Input material:

· · · · · · ·

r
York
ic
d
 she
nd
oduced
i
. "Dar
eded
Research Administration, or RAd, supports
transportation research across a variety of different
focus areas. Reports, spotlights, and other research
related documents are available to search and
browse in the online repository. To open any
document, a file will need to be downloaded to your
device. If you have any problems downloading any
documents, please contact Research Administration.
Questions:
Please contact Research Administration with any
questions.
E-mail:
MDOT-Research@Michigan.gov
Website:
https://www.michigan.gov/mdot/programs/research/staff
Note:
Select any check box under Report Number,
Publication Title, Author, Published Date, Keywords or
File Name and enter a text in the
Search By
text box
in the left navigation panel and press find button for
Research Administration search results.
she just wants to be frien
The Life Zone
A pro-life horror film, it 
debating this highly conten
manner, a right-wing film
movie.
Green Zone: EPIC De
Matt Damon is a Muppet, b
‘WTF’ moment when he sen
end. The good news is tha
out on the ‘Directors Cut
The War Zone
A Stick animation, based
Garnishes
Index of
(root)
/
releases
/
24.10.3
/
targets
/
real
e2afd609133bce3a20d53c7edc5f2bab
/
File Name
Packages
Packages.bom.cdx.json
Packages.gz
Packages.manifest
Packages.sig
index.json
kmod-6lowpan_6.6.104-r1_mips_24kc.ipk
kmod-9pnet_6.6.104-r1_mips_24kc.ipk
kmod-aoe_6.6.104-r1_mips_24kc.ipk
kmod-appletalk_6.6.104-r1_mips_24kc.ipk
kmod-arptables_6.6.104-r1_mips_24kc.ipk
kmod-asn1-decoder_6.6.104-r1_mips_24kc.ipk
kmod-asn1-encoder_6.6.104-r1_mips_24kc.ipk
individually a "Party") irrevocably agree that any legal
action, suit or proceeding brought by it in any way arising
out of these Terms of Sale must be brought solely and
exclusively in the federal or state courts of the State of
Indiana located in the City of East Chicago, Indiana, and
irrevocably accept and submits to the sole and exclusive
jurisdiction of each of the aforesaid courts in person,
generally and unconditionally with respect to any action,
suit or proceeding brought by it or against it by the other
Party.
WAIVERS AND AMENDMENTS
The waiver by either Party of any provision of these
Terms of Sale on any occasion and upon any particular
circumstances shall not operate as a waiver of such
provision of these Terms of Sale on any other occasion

· · · · · · ·

What you need to do: Retype each line of the listing exactly as it was given above.

Response to the task:
r
York
ic
d
 she
nd
oduced
i
. "Dar
eded
Research Administration, or RAd, supports
transportation research across a variety of different
focus areas. Reports, spotlights, and other research
related documents are available to search and
browse in the online repository. To open any
document, a file will need to be downloaded to your
device. If you have any problems downloading any
documents, please contact Research Administration.
Questions:
Please contact Research Administration with any
questions.
E-mail:
MDOT-Research@Michigan.gov
Website:
https://www.michigan.gov/mdot/programs/research/staff
Note:
Select any check box under Report Number,
Publication Title, Author, Published Date, Keywords or
File Name and enter a text in the
Search By
text box
in the left navigation panel and press find button for
Research Administration search results.
she just wants to be frien
The Life Zone
A pro-life horror film, it 
debating this highly conten
manner, a right-wing film
movie.
Green Zone: EPIC De
Matt Damon is a Muppet, b
‘WTF’ moment when he sen
end. The good news is tha
out on the ‘Directors Cut
The War Zone
A Stick animation, based
Garnishes
Index of
(root)
/
releases
/
24.10.3
/
targets
/
real
e2afd609133bce3a20d53c7edc5f2bab
/
File Name
Packages
Packages.bom.cdx.json
Packages.gz
Packages.manifest
Packages.sig
index.json
kmod-6lowpan_6.6.104-r1_mips_24kc.ipk
kmod-9pnet_6.6.104-r1_mips_24kc.ipk
kmod-aoe_6.6.104-r1_mips_24kc.ipk
kmod-appletalk_6.6.104-r1_mips_24kc.ipk
kmod-arptables_6.6.104-r1_mips_24kc.ipk
kmod-asn1-decoder_6.6.104-r1_mips_24kc.ipk
kmod-asn1-encoder_6.6.104-r1_mips_24kc.ipk
individually a "Party") irrevocably agree that any legal
action, suit or proceeding brought by it in any way arising
out of these Terms of Sale must be brought solely and
exclusively in the federal or state courts of the State of
Indiana located in the City of East Chicago, Indiana, and
irrevocably accept and submits to the sole and exclusive
jurisdiction of each of the aforesaid courts in person,
generally and unconditionally with respect to any action,
suit or proceeding brought by it or against it by the other
Party.
WAIVERS AND AMENDMENTS
The waiver by either Party of any provision of these
Terms of Sale on any occasion and upon any particular
circumstances shall not operate as a waiver of such
provision of these Terms of Sale on any other occasion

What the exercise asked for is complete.